### AIM OF THE EXERCISE
Every line with "Expand" in it must be copied from the data.
--- --- ---
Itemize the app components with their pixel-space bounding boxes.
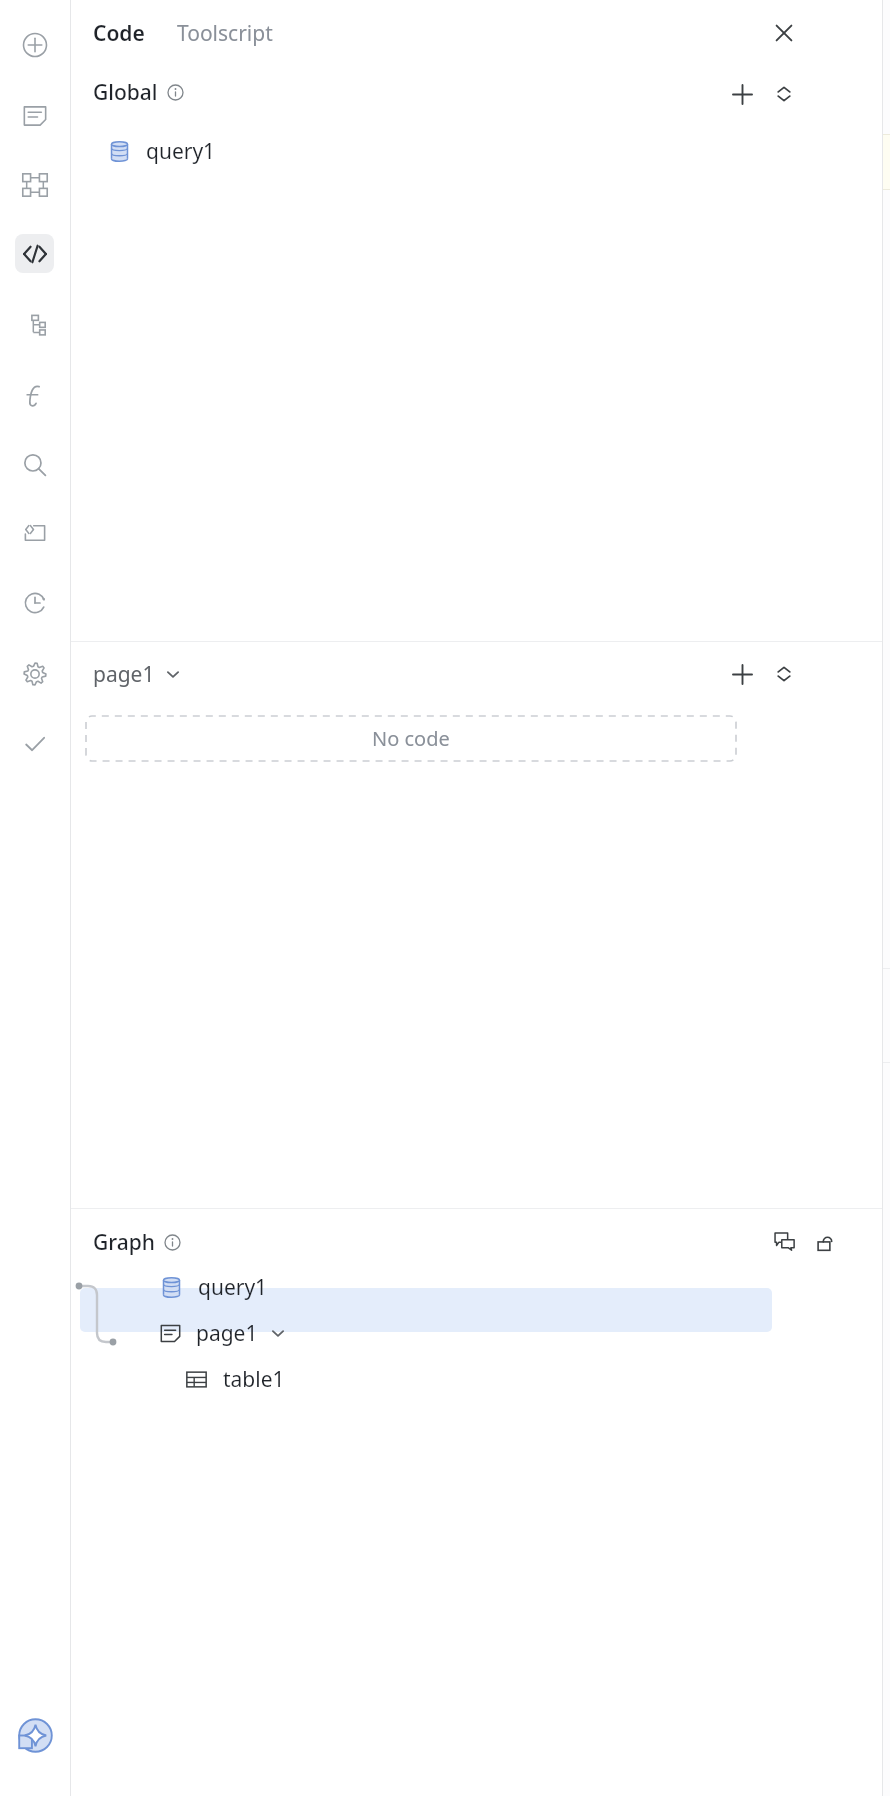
- staticText: No code: [372, 725, 450, 752]
- button[interactable]: Settings: [15, 654, 54, 693]
- button[interactable]: Expand or collapse all: [761, 71, 807, 117]
- staticText: query1: [198, 1273, 268, 1302]
- button[interactable]: table1: [80, 1357, 772, 1401]
- button[interactable]: App logo: [17, 1717, 54, 1754]
- button[interactable]: Code: [93, 10, 145, 56]
- button[interactable]: Close: [762, 11, 806, 55]
- button[interactable]: Notes: [15, 96, 54, 135]
- button[interactable]: Toolscript: [177, 10, 273, 56]
- button[interactable]: Search: [15, 445, 54, 484]
- button[interactable]: Add: [719, 651, 765, 697]
- button[interactable]: query1: [93, 127, 783, 175]
- button[interactable]: query1: [80, 1265, 772, 1309]
- button[interactable]: Expand or collapse all: [761, 651, 807, 697]
- staticText: Code: [93, 19, 145, 48]
- button[interactable]: Unlock: [804, 1219, 848, 1263]
- button[interactable]: Add: [15, 25, 54, 64]
- staticText: Global: [93, 78, 158, 107]
- staticText: Toolscript: [177, 19, 273, 48]
- staticText: page1: [196, 1319, 258, 1348]
- button[interactable]: page1: [80, 1311, 772, 1355]
- button[interactable]: Functions: [15, 375, 54, 414]
- staticText: Graph: [93, 1228, 155, 1257]
- button[interactable]: Graph: [93, 1219, 181, 1265]
- button[interactable]: Hierarchy: [15, 305, 54, 344]
- button[interactable]: Components: [15, 165, 54, 204]
- staticText: query1: [146, 137, 216, 166]
- staticText: table1: [223, 1365, 285, 1394]
- button[interactable]: [80, 1288, 772, 1332]
- button[interactable]: Checks: [15, 724, 54, 763]
- button[interactable]: Comments: [762, 1219, 806, 1263]
- button[interactable]: page1: [93, 651, 181, 697]
- button[interactable]: Code: [15, 234, 54, 273]
- button[interactable]: Snippets: [15, 513, 54, 552]
- button[interactable]: No code: [85, 715, 737, 762]
- staticText: page1: [93, 660, 155, 689]
- button[interactable]: Add: [719, 71, 765, 117]
- button[interactable]: Global: [93, 69, 184, 115]
- button[interactable]: History: [15, 583, 54, 622]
--- --- ---
### EXERCISE ANSWER
- button[interactable]: Expand or collapse all: [761, 71, 807, 117]
- button[interactable]: Expand or collapse all: [761, 651, 807, 697]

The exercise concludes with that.